Content starts
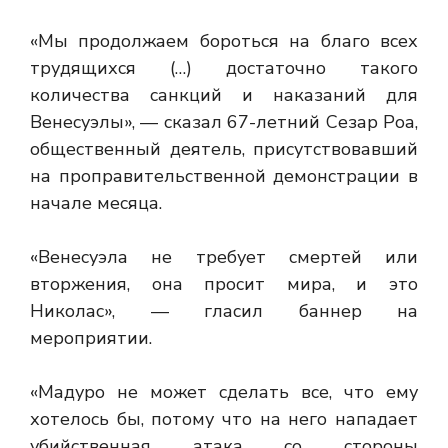
«Мы продолжаем бороться на благо всех
трудящихся (…) достаточно такого
количества санкций и наказаний для
Венесуэлы», — сказал 67-летний Сезар Роа,
общественный деятель, присутствовавший
на проправительственной демонстрации в
начале месяца.
«Венесуэла не требует смертей или
вторжения, она просит мира, и это
Николас», — гласил баннер на
мероприятии.
«Мадуро не может сделать все, что ему
хотелось бы, потому что на него нападает
убийственная атака со стороны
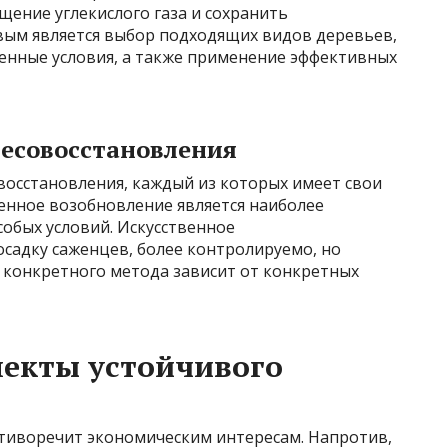
щение углекислого газа и сохранить
вым является выбор подходящих видов деревьев,
нные условия, а также применение эффективных
лесовосстановления
осстановления, каждый из которых имеет свои
енное возобновление является наиболее
собых условий. Искусственное
садку саженцев, более контролируемо, но
 конкретного метода зависит от конкретных
пекты устойчивого
тиворечит экономическим интересам. Напротив,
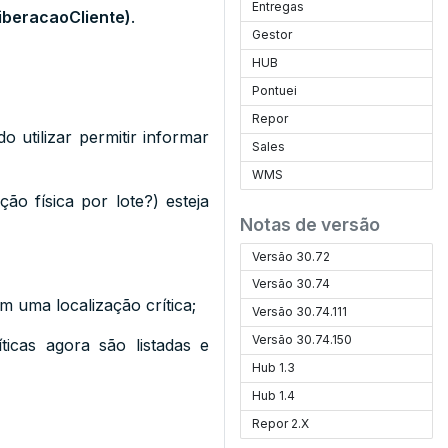
Entregas
iberacaoCliente)
.
Gestor
HUB
Pontuei
Repor
 utilizar permitir informar
Sales
WMS
ção física por lote?) esteja
Notas de versão
Versão 30.72
Versão 30.74
 uma localização crítica;
Versão 30.74.111
Versão 30.74.150
íticas agora são listadas e
Hub 1.3
Hub 1.4
Repor 2.X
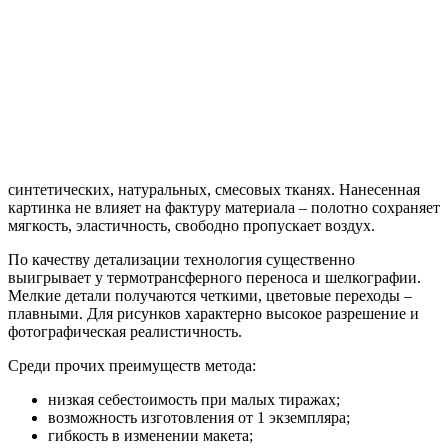
синтетических, натуральных, смесовых тканях. Нанесенная
картинка не влияет на фактуру материала – полотно сохраняет
мягкость, эластичность, свободно пропускает воздух.
По качеству детализации технология существенно
выигрывает у термотрансферного переноса и шелкографии.
Мелкие детали получаются четкими, цветовые переходы –
плавными. Для рисунков характерно высокое разрешение и
фотографическая реалистичность.
Среди прочих преимуществ метода:
низкая себестоимость при малых тиражах;
возможность изготовления от 1 экземпляра;
гибкость в изменении макета;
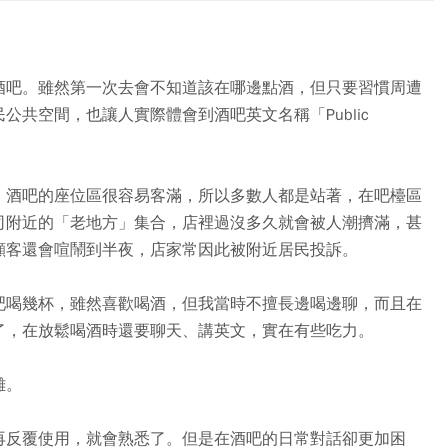
酒吧。雖然第一次去會不知道該在哪邊點酒，但只要習慣周遭
公共空間，也讓人實際體會到酒吧英文名稱「Public
。酒吧的座位區很容易客滿，所以多數人都是站著，在吧檯區
司附近的「老地方」集合，店裡過沒多久就會被人潮擠滿，甚
顧客還會喧鬧到半夜，店家常因此被附近居民投訴。
吧喝幾杯，雖然喜歡喝酒，但我當時不擅長邊喝邊聊，而且在
了，在放鬆喝酒時還要聊天、講英文，實在有些吃力。
難。
再反覆使用，就會熟悉了。但是在酒吧的日常對話卻更加困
Content ends
- WHAT TO WORK ON: Copy each line above that contains the word "является".

- ANSWER BOX:
вым является выбор подходящих видов деревьев,
енное возобновление является наиболее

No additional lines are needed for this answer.